In the same way, while only moderate reserve effects were initially detected across the area for the giant clam T. maxima, the results revealed marked differences when testing protection effects for each microhabitat independently. Strong, significant differences were found in coral-dominated microhabitat H2, where the mean density increased by up to six-fold between protected vs. unprotected stations (0.12 and 0.02 individuals.m−2 for protected and unprotected stations, respectively; Mann–Whitney U-test, n = 50, p<0.01). No differences were detected in the other microhabitats.
Discussion
Reserve efficiency for coral reef invertebrates: general trends
Despite the existence of a large amount of grey literature, including reports from government agencies, NGOs and local communities, there is limited quantification of the efficiency of reserves for traditionally harvested macroinvertebrates in the Pacific.

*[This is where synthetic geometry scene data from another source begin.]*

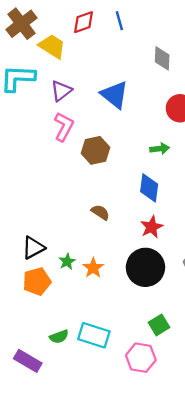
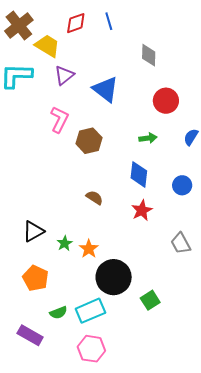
purple triangle: (61, 91) -> (64, 75), moved
black circle: (145, 267) -> (114, 277), moved
orange pentagon: (37, 281) -> (36, 278), moved, turned -30
cyan rectangle: (94, 335) -> (90, 311), turned -40
pink hexagon: (141, 358) -> (91, 349), moved

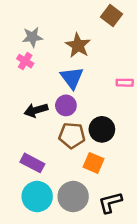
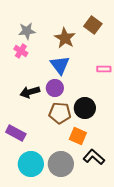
brown square: (111, 15) -> (93, 25), moved
purple rectangle: (32, 163) -> (16, 133), moved
black L-shape: (110, 203) -> (94, 157), moved, turned 55

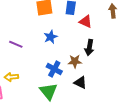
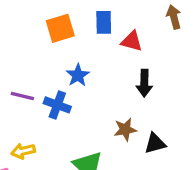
brown star: (75, 61) -> (125, 129), moved
blue cross: (54, 69) -> (57, 105), moved
black triangle: (80, 83) -> (155, 143), moved, turned -32

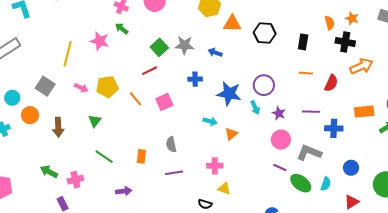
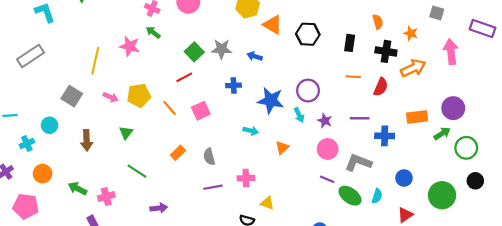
orange star: (352, 18) -> (411, 33), moved
orange triangle: (232, 24) -> (273, 25), turned 30
black cross: (345, 42) -> (386, 51), moved
cyan circle: (12, 98) -> (50, 125), moved
orange circle: (30, 115) -> (43, 174), moved
orange triangle: (231, 134) -> (282, 148), moved
orange rectangle: (141, 156) -> (178, 153), moved, turned 40
pink cross: (215, 166) -> (246, 178), moved

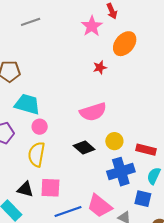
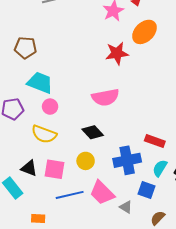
red star: (100, 67) -> (117, 53), size x1.6
yellow circle: (114, 141) -> (86, 161), moved
yellow semicircle: (37, 154) -> (44, 134), turned -85

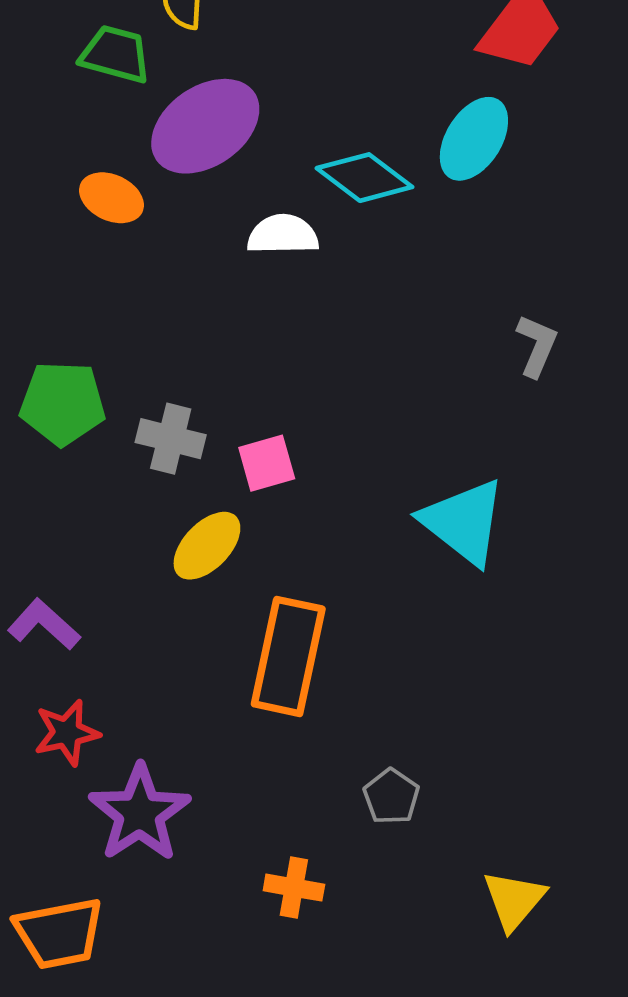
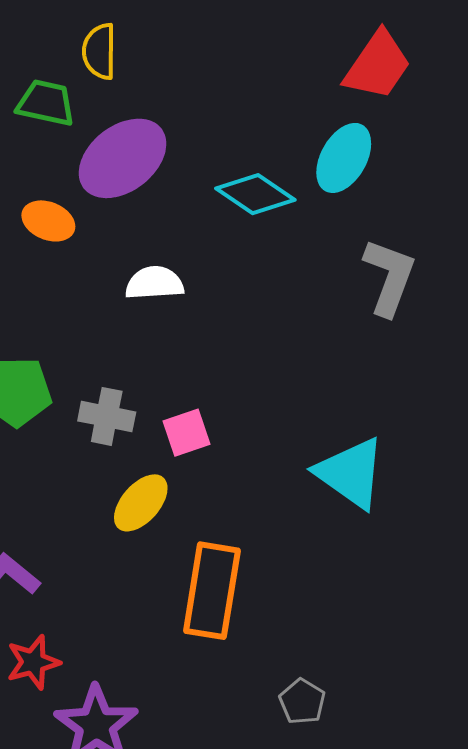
white semicircle: (283, 235) -> (154, 283), moved
gray L-shape: (537, 346) -> (389, 277), moved, size x1.5

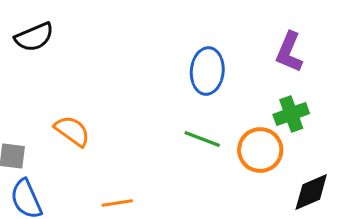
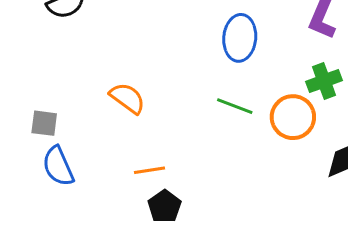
orange semicircle: (72, 131) -> (127, 98), moved

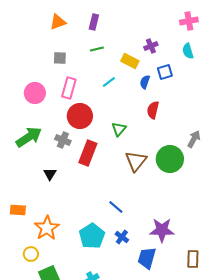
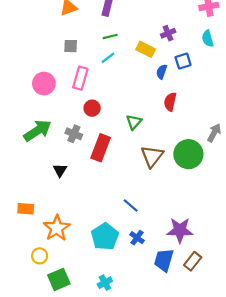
cyan line: (109, 82) -> (108, 58), moved
red circle: (80, 116) -> (92, 108), size x0.6
brown rectangle: (193, 259) -> (193, 261), moved, turned 36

Our findings demonstrate that marine reserves can substantially augment the local density, size structure and biomass of the heavily-exploited trochus and giant clam species. Effect magnitude appeared to be mostly reserve (i.e. site)-specific: while density doubled globally for both trochus shells and giant clams at the lagoon scale, it eventually reached levels four times greater in some particular reserves. The average size was raised by 10 to 20% for trochus species, depending on the site, but not for giant clams. Interestingly, our results highlighted markedly opposite density patterns for T. niloticus and non-harvested Tectus pyramis, suggesting competitive interactions between these two closely-related species, which grow to almost the same size and share very similar ecological niches. The same patterns were observed by Lincoln-Smith [30], who hypothesized a limitation of the abundance of T. pyramis caused by competition with T. niloticus inside the reserves, while depletion of T. niloticus in unprotected sites allowed abundances of T. pyramis to increase.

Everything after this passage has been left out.